July 5 - July 7

pictures

Route Map

 

On the 5th we started out for Minnesota. We took a tour of the Mayville State College (small) & the courthouse. By this time we found out about a tornado that had swept through the area the previous night destroying the town of Gary, MN. J broke a few spokes and we ate lunch at Halstad, MN. J's 2nd spoke broke just outside of here, we stopped to fix it, and while doing that another pressman came up and got enough info for another article about is.

The devastation down the road from the tornados was amazing, really toppled things over. We stayed in

 

Mahnomen & J & I called home to reassure the folks. That town was also in total disarray from the winds. On the 6th we headed for Itasca Lake. God, to be in trees again. Went swimming in the lake! Wow.

The road to this point was very good; a little thunk-thunk but OK (no shoulder). From Itasca to Park Rapids the[re] is a designated bike shoulder. P.R. is a sucker-swindler place and I didn't like it. J over filled his tire and it really blew —sounded like a fire cracker. We bought new tubes.

 
 

There's a tail wind from Park Rapids to Walker on an old RR grade. Super cool! You cruise with no cars back in the woods. Stayed in Ackely.

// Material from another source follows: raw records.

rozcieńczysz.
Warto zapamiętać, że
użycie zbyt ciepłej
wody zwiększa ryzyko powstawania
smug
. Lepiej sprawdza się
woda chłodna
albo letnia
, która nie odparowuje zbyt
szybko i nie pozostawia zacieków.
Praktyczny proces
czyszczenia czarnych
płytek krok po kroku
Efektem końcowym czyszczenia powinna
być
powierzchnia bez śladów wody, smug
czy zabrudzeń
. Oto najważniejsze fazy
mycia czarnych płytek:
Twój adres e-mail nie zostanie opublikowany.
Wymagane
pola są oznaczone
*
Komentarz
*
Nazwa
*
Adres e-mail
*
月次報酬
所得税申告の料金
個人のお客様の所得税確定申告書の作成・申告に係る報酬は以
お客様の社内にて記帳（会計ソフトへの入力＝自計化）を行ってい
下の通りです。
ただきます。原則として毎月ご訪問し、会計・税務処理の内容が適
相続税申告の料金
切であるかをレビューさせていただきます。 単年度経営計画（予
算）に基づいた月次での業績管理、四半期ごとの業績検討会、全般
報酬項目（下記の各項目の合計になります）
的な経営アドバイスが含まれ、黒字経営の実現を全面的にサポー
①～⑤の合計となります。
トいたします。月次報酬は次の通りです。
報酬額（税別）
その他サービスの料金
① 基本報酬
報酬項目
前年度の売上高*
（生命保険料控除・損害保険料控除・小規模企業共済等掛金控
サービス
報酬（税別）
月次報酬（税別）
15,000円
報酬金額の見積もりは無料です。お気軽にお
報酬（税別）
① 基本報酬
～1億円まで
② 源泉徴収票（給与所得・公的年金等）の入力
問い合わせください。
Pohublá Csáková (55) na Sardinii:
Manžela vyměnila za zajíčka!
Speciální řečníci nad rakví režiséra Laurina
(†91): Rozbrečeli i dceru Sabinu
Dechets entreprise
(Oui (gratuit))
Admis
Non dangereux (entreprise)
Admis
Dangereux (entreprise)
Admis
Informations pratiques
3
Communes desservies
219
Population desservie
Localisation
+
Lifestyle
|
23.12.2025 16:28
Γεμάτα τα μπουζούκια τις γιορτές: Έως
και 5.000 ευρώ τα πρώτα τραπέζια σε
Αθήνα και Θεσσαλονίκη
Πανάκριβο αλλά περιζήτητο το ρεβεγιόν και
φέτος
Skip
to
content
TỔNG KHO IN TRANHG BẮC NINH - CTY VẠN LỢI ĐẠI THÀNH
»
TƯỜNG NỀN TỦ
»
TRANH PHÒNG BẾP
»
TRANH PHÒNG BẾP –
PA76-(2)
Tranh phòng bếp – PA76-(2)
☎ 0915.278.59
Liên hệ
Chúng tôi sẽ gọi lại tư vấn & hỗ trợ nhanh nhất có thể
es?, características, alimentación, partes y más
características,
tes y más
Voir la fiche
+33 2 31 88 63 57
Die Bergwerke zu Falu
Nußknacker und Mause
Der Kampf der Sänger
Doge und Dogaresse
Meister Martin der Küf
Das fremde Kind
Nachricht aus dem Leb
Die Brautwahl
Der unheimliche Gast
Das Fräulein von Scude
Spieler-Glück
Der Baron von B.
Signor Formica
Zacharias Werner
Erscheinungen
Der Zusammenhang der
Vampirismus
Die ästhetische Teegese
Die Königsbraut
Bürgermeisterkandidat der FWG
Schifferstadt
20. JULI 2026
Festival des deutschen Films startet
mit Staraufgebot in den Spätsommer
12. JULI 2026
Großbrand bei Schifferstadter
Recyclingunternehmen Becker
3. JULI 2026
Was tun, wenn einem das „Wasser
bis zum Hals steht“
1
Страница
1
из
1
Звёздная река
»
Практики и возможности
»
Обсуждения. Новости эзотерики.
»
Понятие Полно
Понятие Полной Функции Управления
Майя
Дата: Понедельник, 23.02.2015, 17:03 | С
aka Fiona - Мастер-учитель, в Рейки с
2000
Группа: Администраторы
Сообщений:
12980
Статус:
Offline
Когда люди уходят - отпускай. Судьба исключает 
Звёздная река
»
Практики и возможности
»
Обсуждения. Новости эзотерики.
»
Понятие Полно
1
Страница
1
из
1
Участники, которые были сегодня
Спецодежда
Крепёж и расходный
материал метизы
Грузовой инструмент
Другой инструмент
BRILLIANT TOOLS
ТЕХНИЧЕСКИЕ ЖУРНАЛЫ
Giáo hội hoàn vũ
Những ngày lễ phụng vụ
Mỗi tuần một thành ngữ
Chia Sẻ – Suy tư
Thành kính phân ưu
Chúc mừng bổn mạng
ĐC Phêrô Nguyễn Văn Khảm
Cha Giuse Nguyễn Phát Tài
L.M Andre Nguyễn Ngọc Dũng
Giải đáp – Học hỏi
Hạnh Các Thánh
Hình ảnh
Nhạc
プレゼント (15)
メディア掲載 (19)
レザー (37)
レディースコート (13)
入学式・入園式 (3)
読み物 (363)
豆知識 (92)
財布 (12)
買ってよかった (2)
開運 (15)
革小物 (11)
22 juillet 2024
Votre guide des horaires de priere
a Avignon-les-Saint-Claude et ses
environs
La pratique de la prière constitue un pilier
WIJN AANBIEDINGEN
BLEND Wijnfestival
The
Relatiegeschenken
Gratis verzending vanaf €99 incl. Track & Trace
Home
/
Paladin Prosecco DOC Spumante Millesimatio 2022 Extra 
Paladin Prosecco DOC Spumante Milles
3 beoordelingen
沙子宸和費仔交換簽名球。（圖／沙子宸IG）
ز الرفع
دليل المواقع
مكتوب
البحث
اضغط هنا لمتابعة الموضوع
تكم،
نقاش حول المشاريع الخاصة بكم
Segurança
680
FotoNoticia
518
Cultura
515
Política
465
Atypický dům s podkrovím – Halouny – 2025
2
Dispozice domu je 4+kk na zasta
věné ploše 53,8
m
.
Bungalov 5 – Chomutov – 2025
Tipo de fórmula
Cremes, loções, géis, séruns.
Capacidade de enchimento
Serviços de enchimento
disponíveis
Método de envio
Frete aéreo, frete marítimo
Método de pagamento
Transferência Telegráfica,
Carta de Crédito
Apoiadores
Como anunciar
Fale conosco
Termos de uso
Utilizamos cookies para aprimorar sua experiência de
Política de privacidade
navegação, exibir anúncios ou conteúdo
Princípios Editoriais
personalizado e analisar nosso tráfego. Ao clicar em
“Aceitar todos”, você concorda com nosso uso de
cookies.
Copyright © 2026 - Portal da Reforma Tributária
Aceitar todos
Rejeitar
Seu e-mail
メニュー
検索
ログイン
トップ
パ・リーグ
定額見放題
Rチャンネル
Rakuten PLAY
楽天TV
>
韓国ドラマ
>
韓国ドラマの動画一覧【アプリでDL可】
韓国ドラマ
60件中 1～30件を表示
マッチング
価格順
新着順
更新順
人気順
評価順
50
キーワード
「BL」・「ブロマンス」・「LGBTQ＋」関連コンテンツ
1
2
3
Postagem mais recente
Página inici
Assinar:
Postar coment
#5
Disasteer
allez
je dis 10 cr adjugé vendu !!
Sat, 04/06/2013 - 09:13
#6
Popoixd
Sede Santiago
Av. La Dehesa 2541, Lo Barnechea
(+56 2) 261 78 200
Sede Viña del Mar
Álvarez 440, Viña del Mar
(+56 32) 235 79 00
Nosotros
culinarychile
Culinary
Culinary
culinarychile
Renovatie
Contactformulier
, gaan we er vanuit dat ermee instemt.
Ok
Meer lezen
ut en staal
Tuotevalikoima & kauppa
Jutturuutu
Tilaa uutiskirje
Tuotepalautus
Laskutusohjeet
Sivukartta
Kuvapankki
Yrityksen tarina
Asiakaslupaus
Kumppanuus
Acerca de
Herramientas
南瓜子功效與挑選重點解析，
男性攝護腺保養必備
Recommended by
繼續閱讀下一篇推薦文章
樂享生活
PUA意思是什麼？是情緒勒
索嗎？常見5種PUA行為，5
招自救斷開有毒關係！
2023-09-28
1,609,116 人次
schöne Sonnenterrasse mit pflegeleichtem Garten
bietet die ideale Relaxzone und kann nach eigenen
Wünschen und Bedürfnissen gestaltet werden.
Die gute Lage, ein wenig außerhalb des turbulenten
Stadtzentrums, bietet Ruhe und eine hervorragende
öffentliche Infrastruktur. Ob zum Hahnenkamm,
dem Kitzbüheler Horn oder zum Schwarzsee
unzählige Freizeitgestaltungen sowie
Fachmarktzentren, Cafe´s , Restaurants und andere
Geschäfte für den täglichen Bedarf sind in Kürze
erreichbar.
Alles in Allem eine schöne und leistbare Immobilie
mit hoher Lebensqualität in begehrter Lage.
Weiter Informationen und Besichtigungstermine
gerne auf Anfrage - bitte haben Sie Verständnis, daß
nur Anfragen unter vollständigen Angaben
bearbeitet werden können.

7-7-78 ~485 total 1945. Left in the rain about 5:45 & café about 6:45. Continued to Walker by trail and washed sand off our bikes there. The road is definite thunk-thunk. Ate dinner in Rener & I bought new socks. We're spending the night in Jacobson. The store closed about 15 min. before we got here and there's no café. Shit. Mosquitoes are most assuredly VLBD [voracious long billed despicable]. J's going to

 

stop in Duluth to get his rim redone and I think I'll ride on an[d] bypass city.

 
July 5
Mahnomea, Minnesota
July 6
Park Rapids, Minnesota
July 7
Jacobsen, Minnesota
July 8
Cornucopia, Wisconsin

Credit where credit is due. The term "voracious long billed despicable mosquitoes" needs to be credited to either Lewis or Clark. We picked that up on some historical marker not far from Itasca Lake. It was very accurate.

The term "thunk-thunk" creeps in here, too. Probably due to the cold winters and hot summers, the concrete roads tended to have a big space between the sections of concrete. As you ride over these, you get a distinct "thunk-thunk" from your tires. If you are sitting down, the "thunk-thunk" goes all the way to your skull, it works a lot like Chinese Water Torture.

It never occurred to me how crossing a river the size of the Mississippi, at his point, could be so memorable. I crossed it three times (the third time in Illinois). I had never seen it before and therefore really did not know how big it was. Very was some magic about it as you will see.

While camped at Jacobsen, we met a couple there (John and Colleen, their last names have been lost). She had done a trans-am the prior year and actually had an Azuki like mine. They were school teachers canoeing down the Mississippi for their honeymoon.